- Tim tvOne/Rika Pangesti
KlarifikasinMabes TNI SOal Utang BBM Hingga Rp3,2 Triliun ke Pertamina
Jakarta, tvOnenews.com - TNI Angkatan Laut (TNI AL) mengalami tunggakan pembayaran bahan bakar minyak (BBM) kepada PT Pertamina sebesar Rp3,2 triliun.
Menurut Kepala Puspen TNI, Mayor Jenderal TNI Kristomei Sianturi, tunggakan ini karena keterbatasan anggaran yang dimiliki.
Pada prinsipnya, Kristomei menjelaskan, anggaran untuk kebutuhan BBM TNI AL telah dialokasikan setiap tahun melalui Anggaran Pendapatan dan Belanja Negara (APBN).
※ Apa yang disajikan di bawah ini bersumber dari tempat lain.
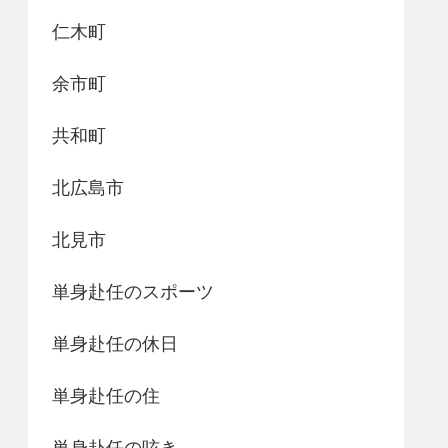
仁木町
余市町
共和町
北広島市
北見市
単身赴任のスポーツ
単身赴任の休日
単身赴任の住
単身赴任の呟き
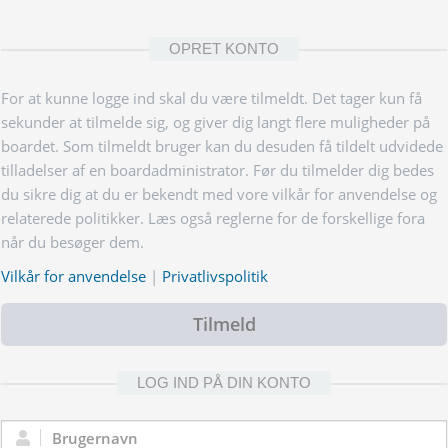
OPRET KONTO
For at kunne logge ind skal du være tilmeldt. Det tager kun få
sekunder at tilmelde sig, og giver dig langt flere muligheder på
boardet. Som tilmeldt bruger kan du desuden få tildelt udvidede
tilladelser af en boardadministrator. Før du tilmelder dig bedes
du sikre dig at du er bekendt med vore vilkår for anvendelse og
relaterede politikker. Læs også reglerne for de forskellige fora
når du besøger dem.
Vilkår for anvendelse
|
Privatlivspolitik
Tilmeld
LOG IND PÅ DIN KONTO
Brugernavn:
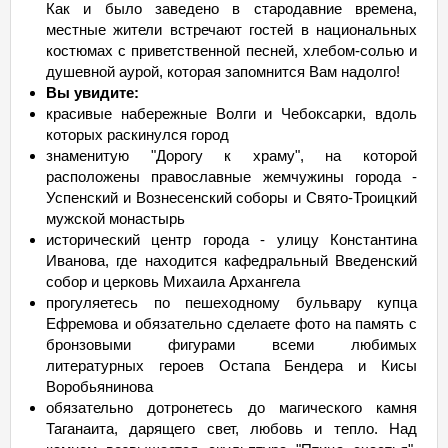
Как и было заведено в стародавние времена,
местные жители встречают гостей в национальных
костюмах с приветственной песней, хлебом-солью и
душевной аурой, которая запомнится Вам надолго!
Вы увидите:
красивые набережные Волги и Чебоксарки, вдоль
которых раскинулся город
знаменитую "Дорогу к храму", на которой
расположены православные жемчужины города -
Успенский и Вознесенский соборы и Свято-Троицкий
мужской монастырь
исторический центр города - улицу Константина
Иванова, где находится кафедральный Введенский
собор и церковь Михаила Архангела
прогуляетесь по пешеходному бульвару купца
Ефремова и обязательно сделаете фото на память с
бронзовыми фигурами всеми любимых
литературных героев Остапа Бендера и Кисы
Воробьянинова
обязательно дотронетесь до магического камня
Таганаита, дарящего свет, любовь и тепло. Над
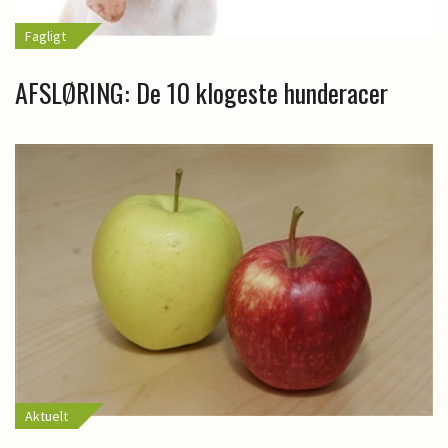
Fagligt
AFSLØRING: De 10 klogeste hunderacer
Aktuelt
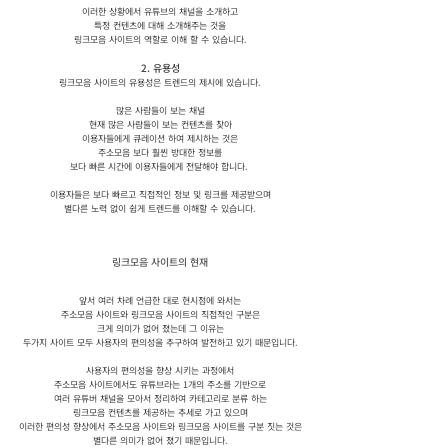
이러한 상황에서 유튜브의 채널을 소개하고
특정 컨텐츠에 대해 소개해주는 것을
링크모음 사이트의 역할로 이해 할 수 있습니다.
2. 유용성
링크모음 사이트의 유용성은 트렌드의 제시에 있습니다.
많은 사람들이 보는 채널
현재 많은 사람들이 보는 컨텐츠를 찾아
이용자들에게 큐레이션 하여 제시하는 것은
주소모음 보다 훨씬 방대한 정보를
보다 빠른 시간에 이용자들에게 전달해야 합니다.
이용자들은 보다 빠르고 직접적인 정보 및 링크를 제공받으며
별다른 노력 없이 쉽게 트렌드를
​이해할 수 있습니다.
링크모음 사이트의 현재
앞서 여러 차례 언급한 대로 현시점에 와서는
주소모음 사이트와 링크모음 사이트의 직접적인 구분은
크게 의미가 없어 졌는데 그 이유는
두가지 사이트 모두 사용자의 편의성을 추구하여 발전하고 있기 때문입니다.
사용자의 편의성을 향상 시키는 과정에서
주소모음 사이트에서도
유튜브라는 1개의 주소를 기반으로
여러 유튜버 채널을 모아서
정리하여 카테고리로 분류 하는
링크모음 컨텐츠를 제공하는 추세로 가고 있으며
이러한 편의성 향상에서 주소모음 사이트와 링크모음 사이트를 구분 짓는 것은
별다른 의미가 없어 졌기 때문입니다.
Namun, kata dia, nilai anggaran yang tersedia tidak mencukupi untuk menutupi seluruh kebutuhan operasional di lapangan.
"Nilai anggaran yang tersedia tidak mencukupi/ kurang untuk menutupi seluruh kebutuhan operasional di lapangan dihadapkan dengan luasnya wilayah negara RI yang harus diamankan," ungkap Kristomei saat dikonfirmasi, Selasa (29/4/2025).
Dia pun menyoroti pernyataan, Kepala Staf Angkatan Laut (KASAL) yang menyebut bahwa luasnya wilayah negara RI yang harus diamankan memerlukan biaya BBM yang banyak untuk operasional pengamanan di laut.
Nah oleh karena itu, hal ini lah yang menyebabkan terjadinya akumulasi tunggakan pembayaran kepada Pertamina.
"Keterbatasan anggaran tersebut, berdampak langsung terhadap kelancaran operasi dan kesiapsiagaan unsur-unsur laut," ucap Kristomei.
Lebih jauh, Kristomei menuturkan, Mabes TNI saat ini tengah melakukan evaluasi menyeluruh terhadap kebutuhan dan realisasi anggaran operasional ketiga matra untuk memastikan kesinambungan operasional. Terutama di tengah perubahan dinamika ancaman dan faktor geodemokonsos NKRI.
"TNI AL mengalami kesulitan dalam menutupi seluruh kebutuhan operasional karena anggaran yang tersedia tidak mencukupi," kata Kristomei.
Dengan demikian, TNI AL berharap agar anggaran dapat ditingkatkan untuk memenuhi kebutuhan operasional dan menjaga kesiapsiagaan unsur-unsur laut.
Diketahui, Kepala Staf Angkatan Laut (KSAL) Laksamana Muhammad Ali mengungkapkan, TNI AL memiliki tunggakan ke PT Pertamina (persero) mencapai Rp3,2 triliun. Dia berharap utang tersebut bisa diputihkan.
Hal tersebut disampaikan dalam rapat dengan Komisi I DPR di Kompleks Parlemen, Senayan, Jakarta, Senin (28/4/2025).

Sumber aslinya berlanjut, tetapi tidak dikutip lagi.